McClintock weaved in and out, eyes and ears open to get a line on the town. It was a live camp. So much was apparent at a glance. But how much of this life was due to the money that had been brought here, how much of it to the ore which had been taken out of the Piodie mines. He met acquaintances, men he had known at Aurora and Virginia City. These introduced him to others. From them he heard fabulous stories of suddenly acquired wealth. Mike Holloway had bumped into a regular “glory hole” to-day that would make him a millionaire. The Standard Union was shipping ore assaying so much a ton that the amount had to be whispered. Compared to this town, Aurora, Dayton, Gold Hill, and Eureka were built on insignificant lodes. Hugh detected in much of this a note of exaggeration, but he knew that at bottom there was a large sediment of truth.

He went out again from the saloon where he had been gathering information and joined the floating population outside. In sex it was largely masculine. The feminine percentage was rouged and gaudily dressed.

Without any plan he drifted down Turkey Creek Avenue enjoying the raw, turbulent youth of the place. Two men were standing in the shadow of an unlighted building as he passed. McClintock did not see them. One of the men pressed the other’s arm with his hand to give a warning.

“That’s Hugh McClintock,” he whispered.

The second—a huge slouching figure with unkempt hair and beard—gave from his throat a guttural snarl. Simultaneously his hand slipped back toward his hip.

“Not right here, Dutch,” the smaller man murmured. “If you want him get him from the alley as he’s comin’ back. You can do that an’ make yore getaway back to Monument Street.”

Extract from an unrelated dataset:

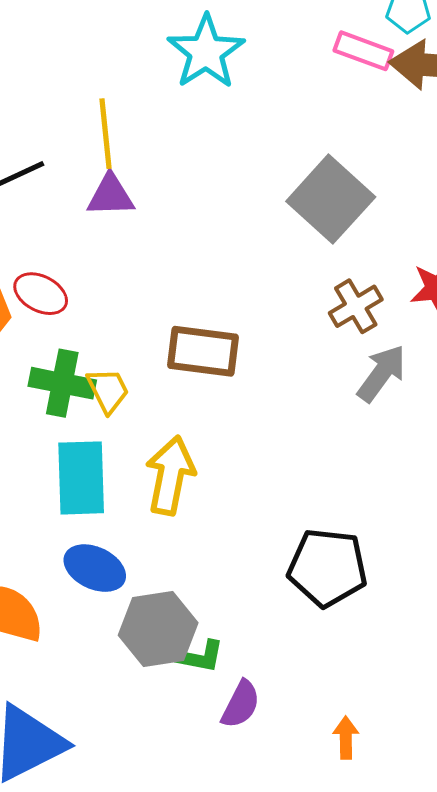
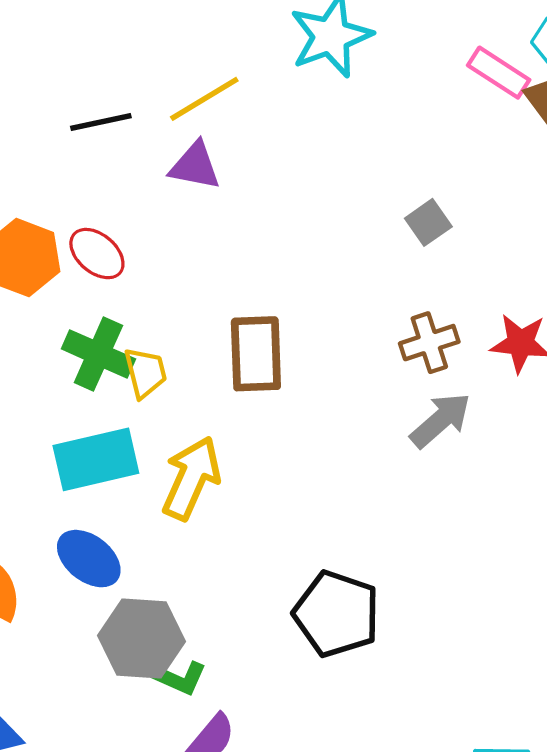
yellow line: (105, 134) -> (204, 99), turned 52
gray square: (331, 199) -> (428, 222), size x0.5
brown rectangle: (203, 351) -> (256, 354), turned 68
cyan rectangle: (81, 478) -> (96, 459), turned 66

Hugh wandered to the end of the street, unaware of the lumbering figure that followed warily on the other side of the road. The street came to an end at a sheer hill rise. Here the young man stood for several minutes enjoying the quiet of the black night. Faintly the noise of Piodie’s exuberance drifted on the light breeze. At this distance it was subdued to a harmony not unpleasant to the ear.